Dr. Rotem Regev of the Vancouver Couple & Family Institute explains the benefits of making gratitude a part of your daily routine
Almost everywhere we look these days, we’re reminded that gratitude is the best attitude. According to Dr. Rotem Regev, registered psychologist at the Vancouver Couple & Family Institute, practicing gratitude can literally change the way we think.
“Numerous studies show a connection between gratitude and self-reported well-being,” Dr. Regev tells Wellness Matters. “Gratitude is even thought to improve self-esteem, body image and the quality of relationships,” she adds. “Since gratitude allows us to slow down and check in with ourselves, it can also be helpful for managing difficult feelings.”
So, what’s the secret to creating a daily gratitude practice with staying power?
“Try pairing your gratitude practice with something you do every day, like brushing your teeth or drinking your morning coffee,” Dr.
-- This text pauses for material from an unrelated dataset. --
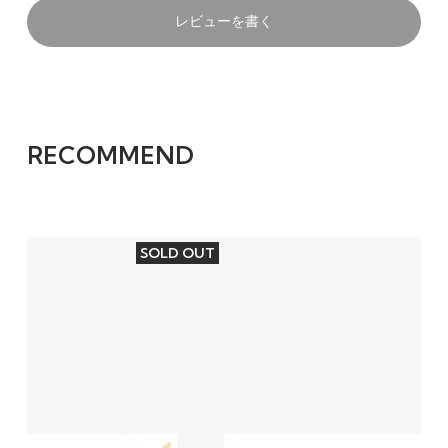
レビューを書く
RECOMMEND
SOLD OUT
Regev suggests. “You could place a keepsake next to your toothbrush or coffee mug for a visual reminder,” she adds.
“Just like everything in life, gratitude is cultivated over time,” Dr. Regev tells Wellness Matters. “It’s okay if you don’t feel grateful in the moment. You set the intention, and that’s what matters.” With time and practice, however, gratitude becomes habitual, and that’s where the real shifts happen.
Share your gratitude with others
To deepen personal relationships and expand feelings of gratitude beyond yourself, Dr. Regev suggests sharing words of appreciation with a friend or loved one. “Keeping a gratitude journal is a great start, but what if we shared our gratitude with others?” Dr. Regev asks. “When we tell someone just how much we appreciate them, we feel grateful, and they feel touched and appreciated.”